Pranzo in carcere per 100 detenuti in cerca di riscatto

L'iniziativa
Indigenti e stranieri insieme grazie alla Comunità di S. Egidio

I passi risuonano nel vuoto mentre, dall'ala dell'accoglienza, s'attraversa il lungo corridoio che taglia in due il penitenziario Uccella. Sulla destra e sulla sinistra ci sono i reparti che portano i nomi dei fiumi, corsi d'acqua che, qui dentro, non comunicano. Sono isolati dal lungo corridoio che porta a un androne, dietro l'ennesima inferriata verde, dove si spalanca un breve, stonato ma intenso arcobaleno di colori. Alle porte del teatro sono esposti i lavori dei detenuti, sembrano enormi origami e molti riproducono uccelli. Impossibile non pensare alle ali, simbolo della libertà, intagliate col cartone, minuziosamente, su quegli animali di carta da chi
ha il mondo chiuso in cella, e vede fuori solo la sagoma squadrata dello Stir. Oltre l'esposizione, c'è l'area destinata ai dieci detenuti che aderiscono al progetto "Epoché", scuola di teatro animata tra gli altri dal magistrato di Sorveglianza Marco Puglia. Energico e giovane, Puglia ieri era seduto in mezzo ai cento detenuti che hanno preso parte al pranzo di inizio anno dentro le mura del penitenziario di Santa Maria Capua Vetere. Le loro storie, quelle dei detenuti ammessi al banchetto organizzato per il sesto anno dalla Comunità di Sant'Egidio, si sono intrecciate intorno ai piatti dorati con l'antipasto tipico della tradizione napoletana: l'insalata di rinforzo. Per molti di loro è una pietanza esotica. Sono molti gli stranieri che siedono alle tavole imbandite. Gli altri sono italiani particolarmente indigenti. Quasi tutti non usufruiscono del col- loquio perché, seppur hanno dei familiari, si trovano all'estero o non hanno denaro a sufficienza per raggiungere il carcere, fuori mano anche per chi vive in Campania.

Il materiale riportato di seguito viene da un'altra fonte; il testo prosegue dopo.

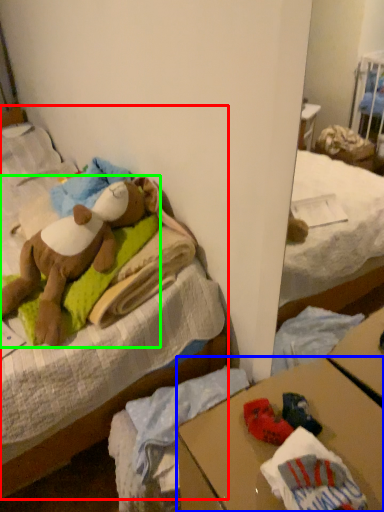 Question: Which object is positioned closest to bed (highlighted by a red box)? Select from desk (highlighted by a blue box) and teddy bear (highlighted by a green box).

Choices:
 (A) desk
 (B) teddy bear

Answer: (B) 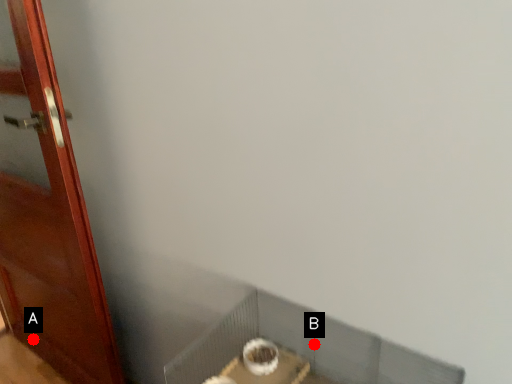 Question: Two points are circled on the image, labeled by A and B beside each circle. Which point is farther to the camera?

Choices:
 (A) A is further
 (B) B is further

Answer: (A) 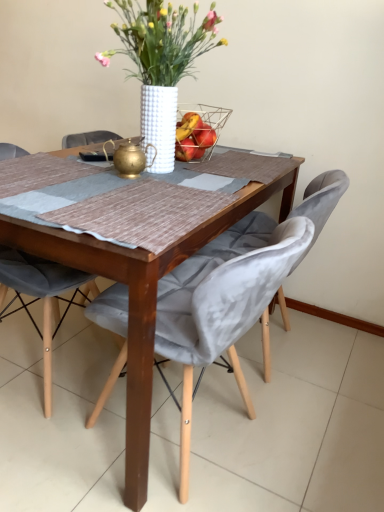 The width and height of the screenshot is (384, 512). What are the coordinates of `free location in front of gold metallic teapot at center` in the screenshot? It's located at (112, 190). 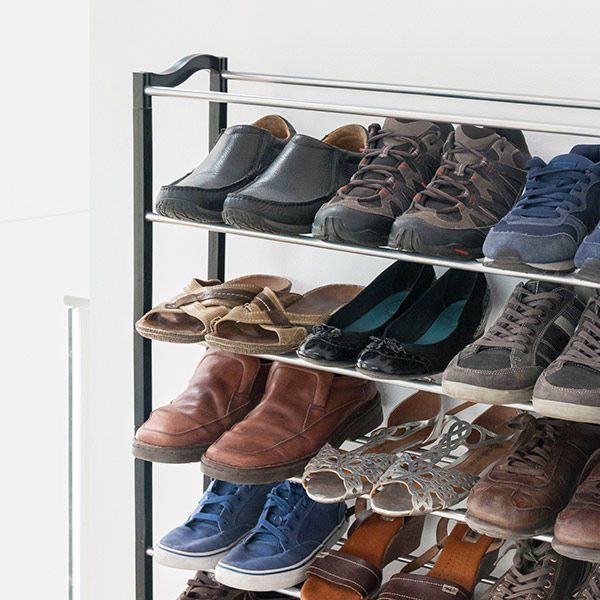 You are a GUI agent. You are given a task and a screenshot of the screen. Output one action in this format:
    pyautogui.click(x=<x>, y=<y>)
    Task: Click on the shoes top shelf
    
    Given the screenshot: What is the action you would take?
    pyautogui.click(x=206, y=171), pyautogui.click(x=281, y=170), pyautogui.click(x=381, y=181), pyautogui.click(x=450, y=194), pyautogui.click(x=542, y=207), pyautogui.click(x=590, y=256) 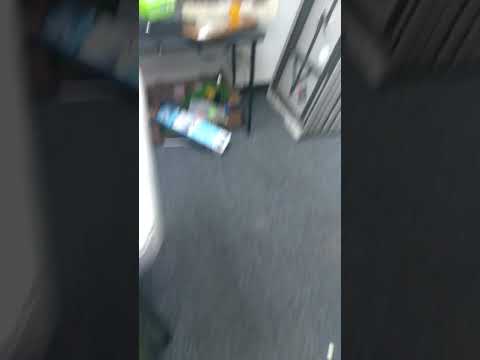 Locate an element on the screen. The width and height of the screenshot is (480, 360). table legs is located at coordinates (254, 71), (233, 69). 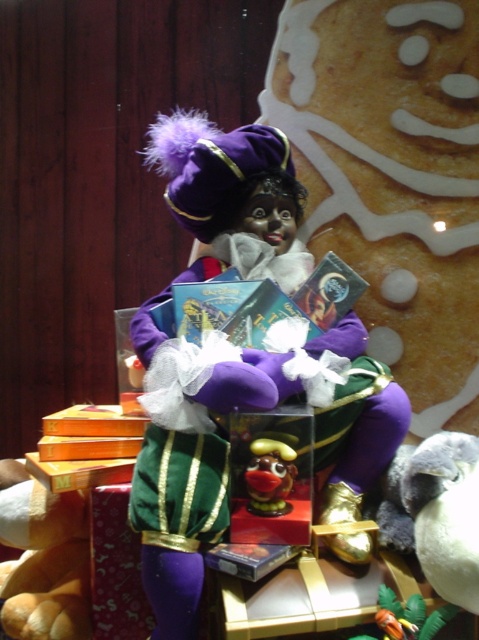 Question: Estimate the real-world distances between objects in this image. Which object is closer to the rubber duck at center?

Choices:
 (A) white plush teddy bear at lower left
 (B) purple velvet doll at center

Answer: (B)

Question: Can you confirm if purple velvet doll at center is bigger than white plush teddy bear at lower left?

Choices:
 (A) yes
 (B) no

Answer: (A)

Question: Among these points, which one is nearest to the camera?

Choices:
 (A) (171, 376)
 (B) (259, 508)
 (C) (61, 589)

Answer: (B)

Question: Is purple velvet doll at center below white plush teddy bear at lower left?

Choices:
 (A) yes
 (B) no

Answer: (B)

Question: Considering the relative positions of purple velvet doll at center and rubber duck at center in the image provided, where is purple velvet doll at center located with respect to rubber duck at center?

Choices:
 (A) right
 (B) left

Answer: (A)

Question: Which point appears closest to the camera in this image?

Choices:
 (A) (192, 550)
 (B) (19, 628)

Answer: (A) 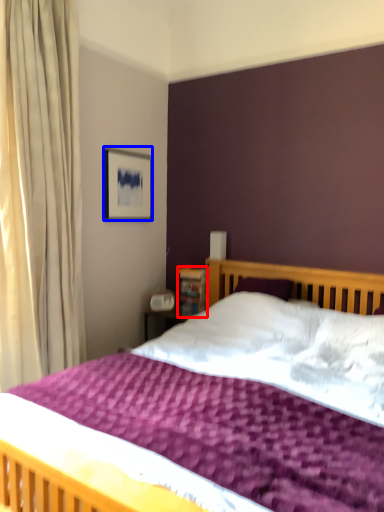 Question: Among these objects, which one is farthest to the camera, bookshelf (highlighted by a red box) or picture frame (highlighted by a blue box)?

Choices:
 (A) bookshelf
 (B) picture frame

Answer: (A) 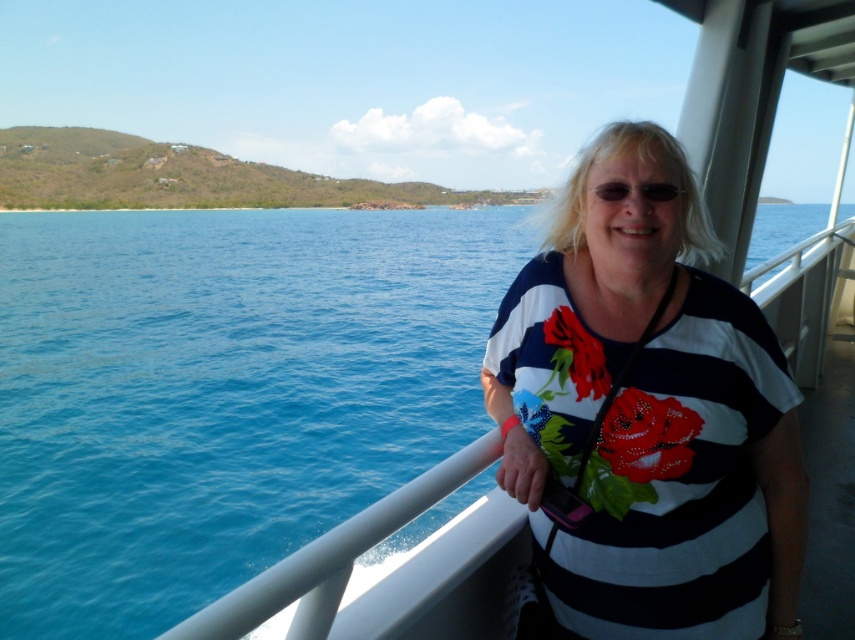 Question: Estimate the real-world distances between objects in this image. Which object is closer to the black plastic sunglasses at center?

Choices:
 (A) striped fabric shirt at center
 (B) blue water at center

Answer: (A)

Question: Observing the image, what is the correct spatial positioning of blue water at center in reference to striped fabric shirt at center?

Choices:
 (A) left
 (B) right

Answer: (A)

Question: Does blue water at center appear over black plastic sunglasses at center?

Choices:
 (A) no
 (B) yes

Answer: (B)

Question: Estimate the real-world distances between objects in this image. Which object is closer to the blue water at center?

Choices:
 (A) black plastic sunglasses at center
 (B) striped fabric shirt at center

Answer: (B)

Question: Which object is the closest to the black plastic sunglasses at center?

Choices:
 (A) striped fabric shirt at center
 (B) blue water at center

Answer: (A)

Question: Can you confirm if blue water at center is thinner than striped fabric shirt at center?

Choices:
 (A) yes
 (B) no

Answer: (B) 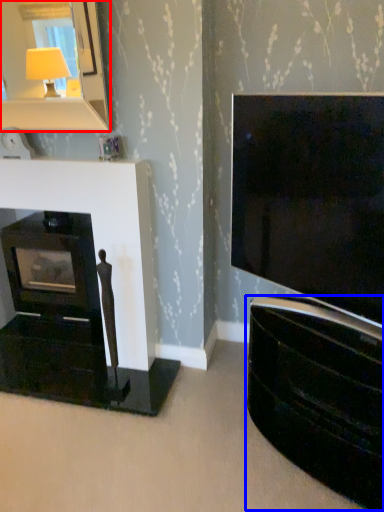 Question: Which object appears closest to the camera in this image, mirror (highlighted by a red box) or tv cabinet (highlighted by a blue box)?

Choices:
 (A) mirror
 (B) tv cabinet

Answer: (B) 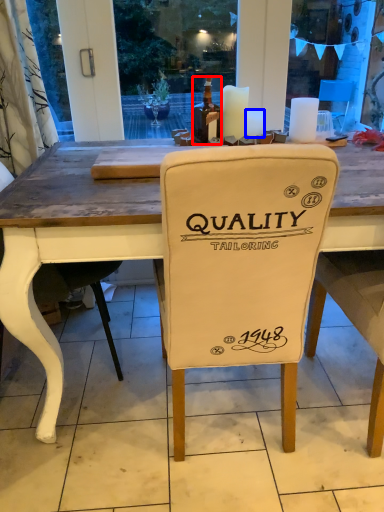 Question: Which of the following is the closest to the observer, bottle (highlighted by a red box) or candle (highlighted by a blue box)?

Choices:
 (A) bottle
 (B) candle

Answer: (A) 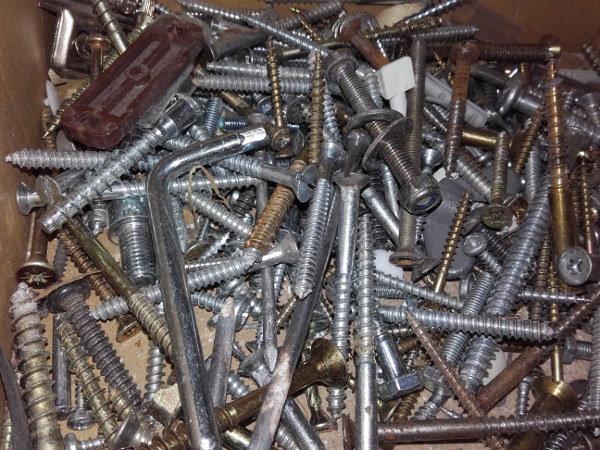 In order to click on gold screw in this screenshot , I will do `click(317, 375)`, `click(557, 394)`, `click(125, 282)`. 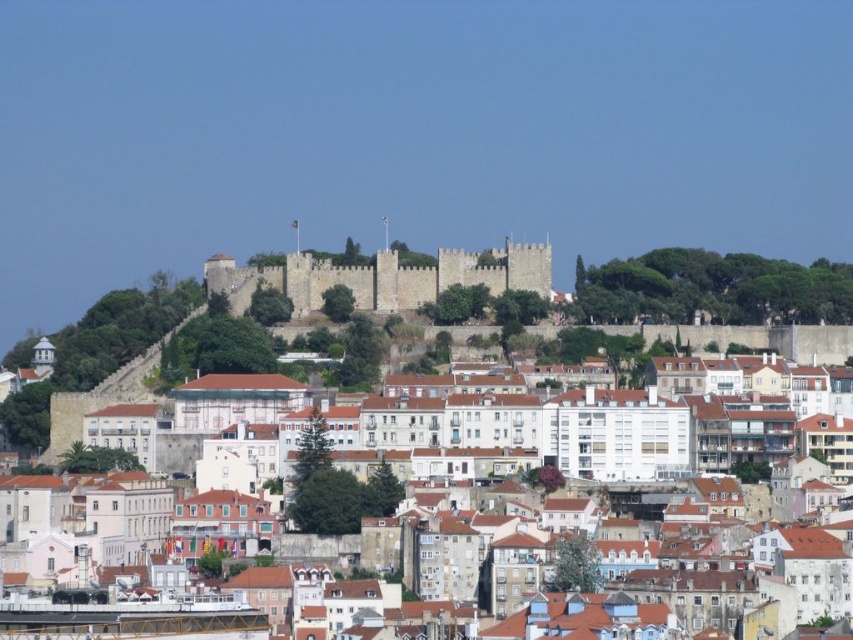 Is white stone buildings at center above gray stone castle at center?

Incorrect, white stone buildings at center is not positioned above gray stone castle at center.

What are the coordinates of `white stone buildings at center` in the screenshot? It's located at (570, 428). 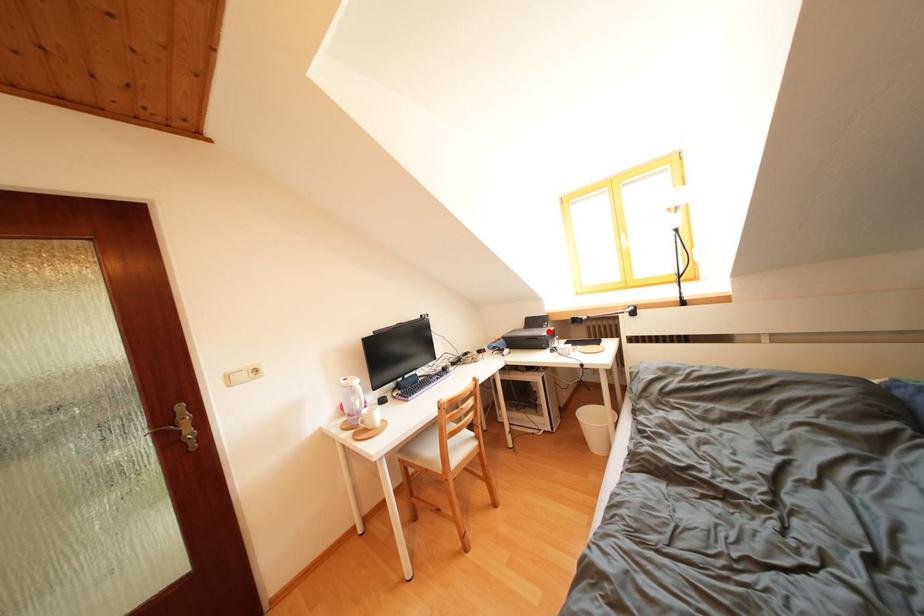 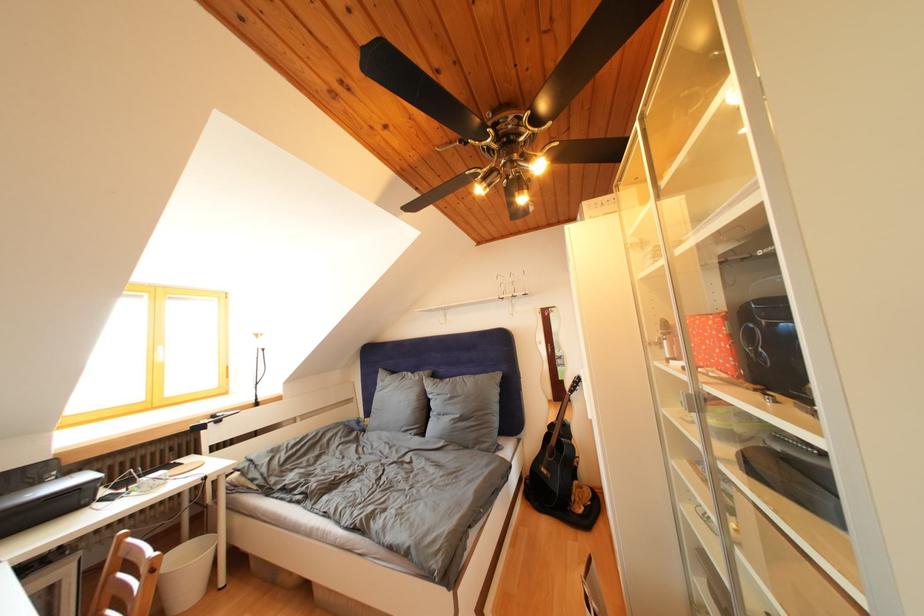 Question: I am providing you with two images of the same scene from different viewpoints. Given a red point in image1, look at the same physical point in image2. Is it:

Choices:
 (A) Closer to the viewpoint
 (B) Farther from the viewpoint

Answer: (A) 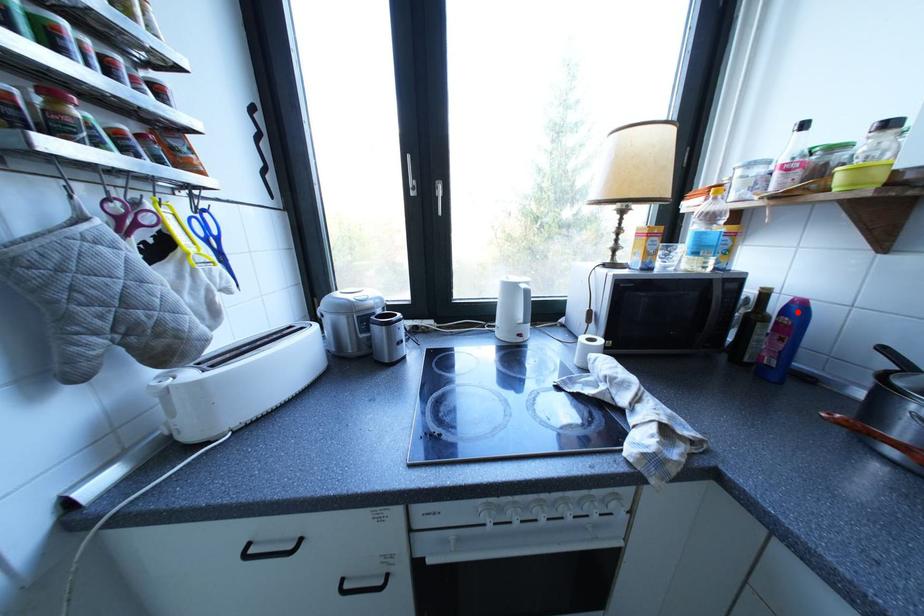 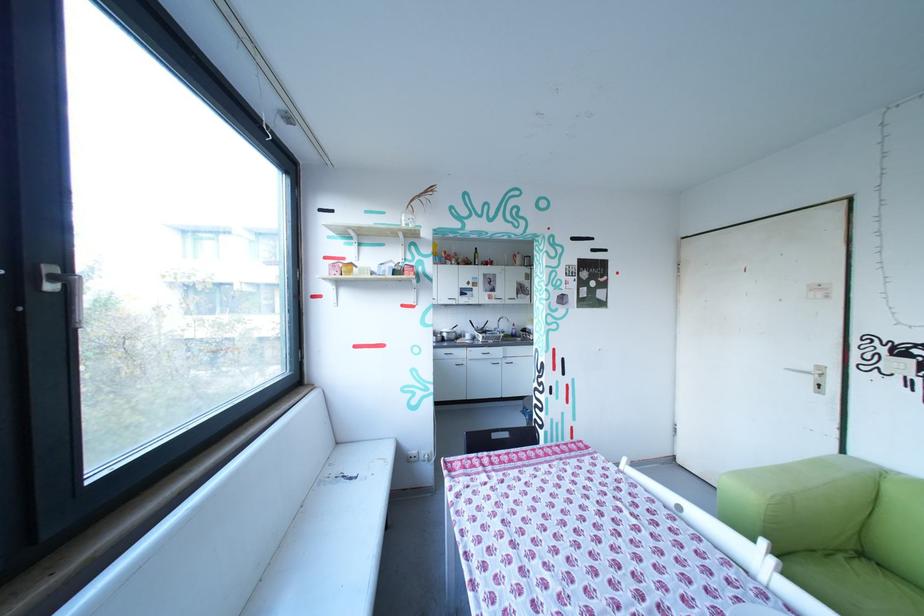 Question: I am providing you with two images of the same scene from different viewpoints. A red point is marked on the first image. At the location where the point appears in image 1, is it still visible in image 2?

Choices:
 (A) Yes
 (B) No

Answer: (B) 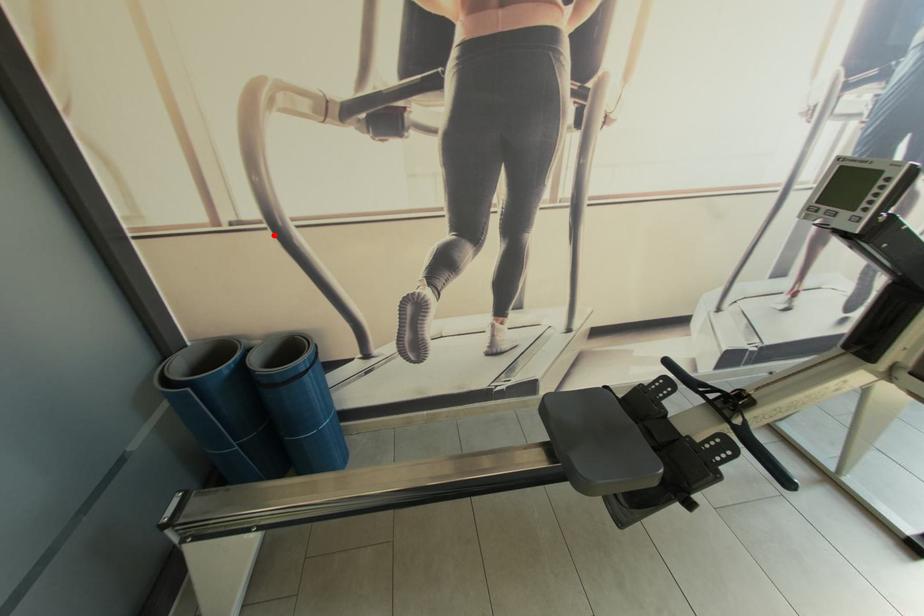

Il pranzo è l'occasione per consentire ai detenuti «ultimi» tra gli ultimi di trascorrere qualche ora di svago. Di socializzare. Quasi tutti hanno commesso reati minori e sono detenuti modello. Non ci sono persone accusate di reati di mafia o di crimini violenti. Della compagnia fa parte, ad esempio, Matteo (il nome è di fantasia), che in carcere ci è finito sette anni fa dopo essere diventato una sorta di Lupin napoletano. Rapinava banche, ne ha svaligiate a decine, e lo ha fatto disarmato. Entrava nell'ufficio del direttore vestito con un uomo d'affari con una valigetta. «Nella ventiquattrore ho una pistola, fuori i soldi». Era convincente al punto che nessuno ha mai pensato che la borsa fosse vuota. «Poi sperai che mi catturassero - racconta a chi lo conosce.- Ero sul corso Secondigliano a Napoli e mi augurai di essere arrestato, che qualcuno mi fermasse». Nel 2012 lo hanno preso. È in carcere da sei anni e dovrà scontarne altri quattro. Al pranzo sorride agli altri. Sembra sereno. Ma su molti volti c'è smarrimento. D'altronde molti detenuti soffrono para-patologie dovute alla mancanza di spazio. Danni alla vista o perdita di equilibrio. «Un detenuto mi raccontò di aver rinunciato a un permesso premio tanto erano forti i capogiri che lo colsero dopo aver messo piede fuori dal carcere», racconta Puglia.
In carcere sono diversi i percorsi di recupero e di avviamento al lavoro. Proprio a Santa Maria era detenuta fino a qualche tempo fa la sorella di Gemma Donnarumma, temibile moglie del capoclan Valentino Gionta di Torre Annunziata. «Si appassionò al cucito, diventò una sarta provetta», spiegano dal penitenziario. Oltre ai volontari, con lo storico portavoce Antonio Mattone della comunità Sant'Egidio, al pranzo hanno preso parte il garante per i detenuti, Samuele Ciambriello, il parlamentare Gianfranco Di Sarno, della commissione giustizia. A fare gli onori di casa, il direttore Elisabetta Palmieri. Accanto ai progetti di recupero e inserimento dei detenuti, tiene banco il problema idrico che affligge la struttura. Questione che andrà affrontata con il Comune prima dell'arrivo dell'estate e del ripresentarsi degli ennesimi disagi che colpiscono tanto i detenuti quanto il personale dell'Uccella.